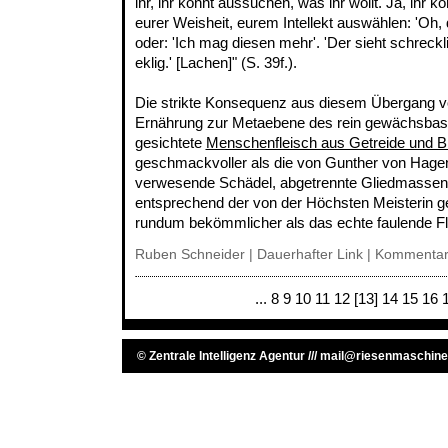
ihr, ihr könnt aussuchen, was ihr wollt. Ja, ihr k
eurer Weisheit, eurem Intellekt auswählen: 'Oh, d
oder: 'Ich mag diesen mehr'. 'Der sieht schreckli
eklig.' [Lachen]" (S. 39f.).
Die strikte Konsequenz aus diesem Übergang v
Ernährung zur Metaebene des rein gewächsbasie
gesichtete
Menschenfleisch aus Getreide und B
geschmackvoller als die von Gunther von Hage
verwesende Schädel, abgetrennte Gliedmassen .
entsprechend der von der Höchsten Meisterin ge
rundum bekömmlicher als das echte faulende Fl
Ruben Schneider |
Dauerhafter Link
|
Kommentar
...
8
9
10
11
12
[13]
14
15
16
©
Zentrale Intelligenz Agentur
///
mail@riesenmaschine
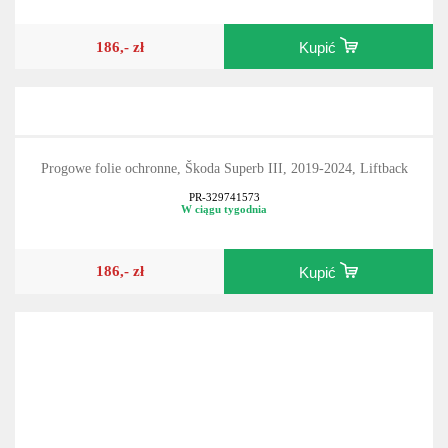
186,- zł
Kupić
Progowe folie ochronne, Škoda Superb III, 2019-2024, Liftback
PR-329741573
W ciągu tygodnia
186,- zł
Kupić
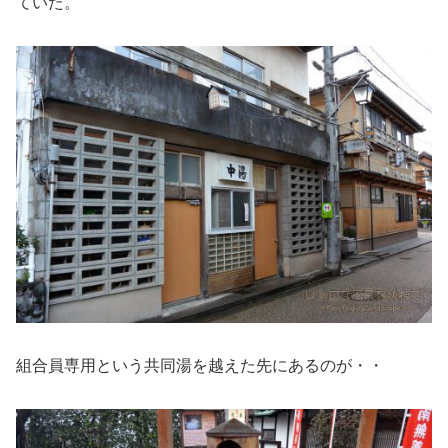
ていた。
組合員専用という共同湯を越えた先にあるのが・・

→ Assignment:
Give back exactly the lines above starting at the line where "Ernährung zur Metaebene des rein gewächsbasie" appears and ending at the line where "entsprechend der von" appears, both included, with no other lines.

→ Result below:
Ernährung zur Metaebene des rein gewächsbasie
gesichtete
Menschenfleisch aus Getreide und B
geschmackvoller als die von Gunther von Hage
verwesende Schädel, abgetrennte Gliedmassen .
entsprechend der von der Höchsten Meisterin ge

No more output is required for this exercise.